Friday, December 24, 2010

budae-jjigae redux

For folks looking to do something unconventional at Christmas-- my official budae-jjigae recipe (earlier version blogged here).

UPDATE, 12/31/11: a December 2011 jjigae-fest photoblogged here.

NB: The recipe doesn't note quantities or proportions. One of the fun aspects of budae-jjigae is that there are so many local variations, and you're just as free to make your own as anyone else is. The above photo will provide you with some help, though, in understanding one person's notion of the proportions involved.

BUDAE-JJIGAE 부대찌개의 재료 와 조리법


Hot dogs (preferably Hebrew National, but any type of hot dog is OK)
Ground beef (80/20 meat/fat ratio)


Shiitake mushrooms (표고)
Enoki mushrooms (팽이 버섯)
Button mushrooms (양송이)
Minari (미나리)
Tofu (두부)
Ddeok (찹쌀떡, 떡볶이떡, 등)
Kimchi (맛김치)
Soybean sprouts (콩나물)
Green squash (호박)


Gochujang (고추장)
Green onions (파)
White onion (양파)
Fresh ground garlic (다진 마늘)
Korean green chili peppers (고추)


Beef broth
Ramen (라면—optional; add later)


1. Chop up meat and 건데기 (the elements making up the solid part of the stew) to desired texture (spoon-friendly). Add to stew pot or large, deep pan.
2. Chop up and add flavorings and aromatics.
3. Add beef broth and water to preferred level.
4. Bring to a boil; stew is ready when all the meat and veggies are thoroughly cooked.
5. Optional: Add ramen noodles at the end of the cooking process for more texture.



Charles said...

Dude, that looks awesome. One of these days I am just going to have to try Kevin표 부대찌개.

Interesting translation of 건더기, by the way. Last week my students asked me how to translate this word, and I told them that there was no single term in English. I would probably go with "solid ingredients" myself.

(Today's word verification fun:

vidwa (n) - a fatwa issued through an online video service such as YouTube)

Kevin Kim said...

Thanks. That's a pic from back when I was teaching at Sookdae-- probably one of my best foodblogging pics, though still a bit washed-out looking.

I guess I was attempting to explain "건더기" (come to think of it, geondaegi is saturi, isn't it) rather than translate it, but a peek at the Yahoo!

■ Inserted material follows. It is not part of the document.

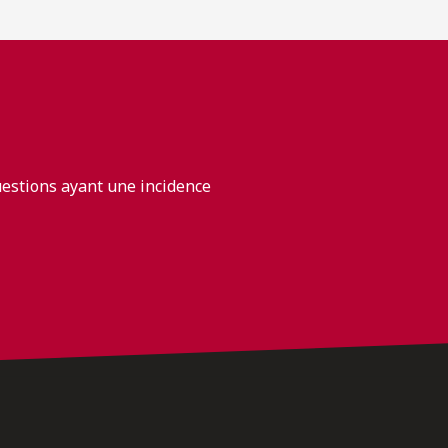
uestions ayant une incidence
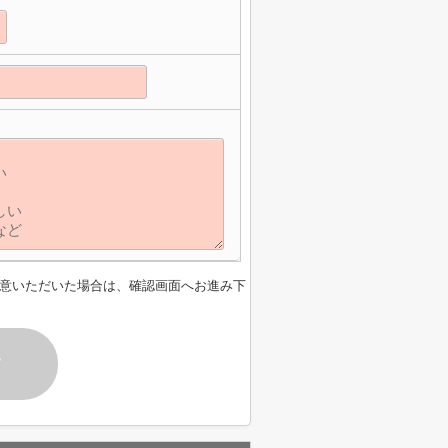
意いただいた場合は、確認画面へお進み下
す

Korean dictionary shows at least one definition that follows a similar line of thinking. The first time I ever heard the word, I had no clue what was being referred to. "Solid ingredients" sounds like an efficient, concise translation to me. Certainly better than "soup solids," which sounds off-putting, like floaters and sinkers in the toilet.

I always enjoy your captcha exegeses, by the way. Do continue.